Abstract
Activation of signal transducer and activator of transcription (STAT) 3 via the interleukin 6 (IL-6)/IL-6R/Janus kinase (JAK) signaling axis is a feature common in patients with advanced human prostate cancer and has been associated with poor prognosis. STAT3 can promote CRPC growth by activating the androgen receptor signaling pathway. It can also promote survival by modulating tumor cell proliferation, epithelial to mesenchymal transition, angiogenesis and immune response. However, recent preclinical data suggests that STAT3 may also act as a tumor suppressor in PTEN-deficient prostate cancer. In this study, we investigated the effectiveness of AZD1480, a potent JAK1/2 inhibitor, in genetically engineered mouse models of prostate cancer driven by the loss of PTEN and PTEN/P53. In vivo pharmacodynamic studies using conditional PTEN-deficient mice demonstrated that AZD1480 strongly inhibited STAT3 phosphorylation. Moreover, AZD1480 monotherapy in PTEN-deficient mice harboring castration-naïve or castration-resistant prostate tumors resulted in tumor growth reductions of 24.8%, P<0.001 and 15.8%, P<0.001, respectively, compared to vehicle treated control mice. Mice treated with AZD1480 also exhibited reduced levels of tumor cell proliferation and microvessel density, and increased apoptosis compared to controls. Clinically relevant outcomes were evaluated in a late-stage model of prostate cancer driven by the conditional inactivation of PTEN and P53. In this model, PTEN/P53 double knockout mice with established tumors were randomized to vehicle or AZD1480 treatment groups. Mice treated with AZD1480 demonstrated a modest but statistically significant improvement in overall survival compared to control mice, median time 20 days vs. 27 days, P = 0.03, respectively. Additionally, the metastatic tumor incidence decreased from 46.6% (7/15) in control mice to 20% (3/15) in AZD1480-treated mice. Our findings provide preclinical evidence supporting the potential use of Jak1/2 inhibitors for the targeted therapy of human prostate cancer.
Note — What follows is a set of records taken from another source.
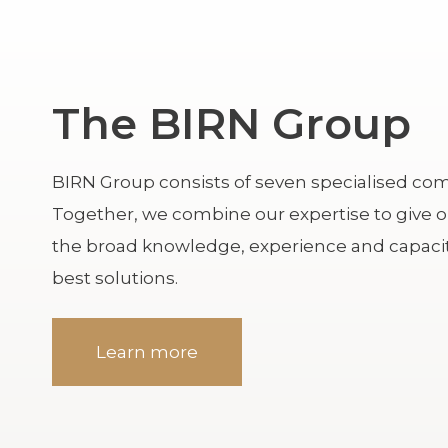
The BIRN Group
BIRN Group consists of seven specialised comp
Together, we combine our expertise to give 
the broad knowledge, experience and capacit
best solutions.
Learn more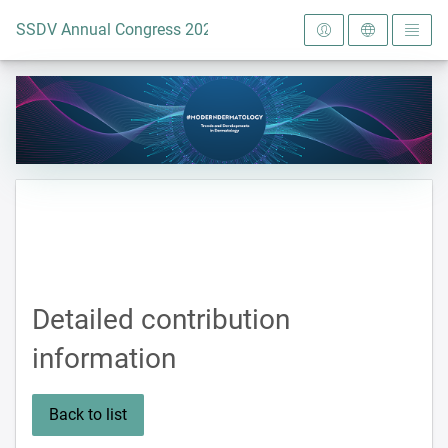
To the homepage
SSDV Annual Congress 2024
Detailed contribution
information
Back to list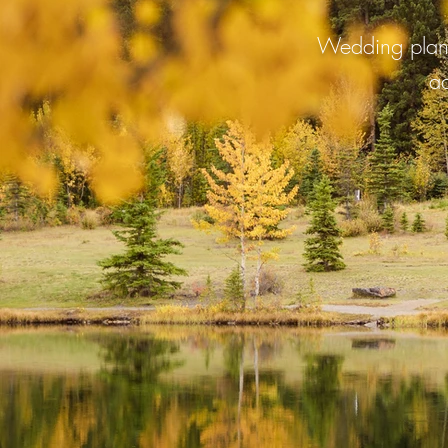
Wedding plann
ad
Citation Format: Marco A. De Velasco, Yurie Kura, Naomi Ando, Emiko Fukushima, Yuji Hatanaka, Takashi Oki, Kazuhiro Yoshimura, Masahiro Nozawa, Barry R. Davies, Dennis Huszdar, Kazuhiro Yoshikawa, Kazuto Nishio, Hirotsugu Uemura. The Jak1/2 inhibitor AZD1480 suppresses tumor growth and metastasis in genetically engineered mouse models of PTEN-deficient prostate cancer. [abstract]. In: Proceedings of the 107th Annual Meeting of the American Association for Cancer Research; 2016 Apr 16-20; New Orleans, LA. Philadelphia (PA): AACR; Cancer Res 2016;76(14 Suppl):Abstract nr 3864.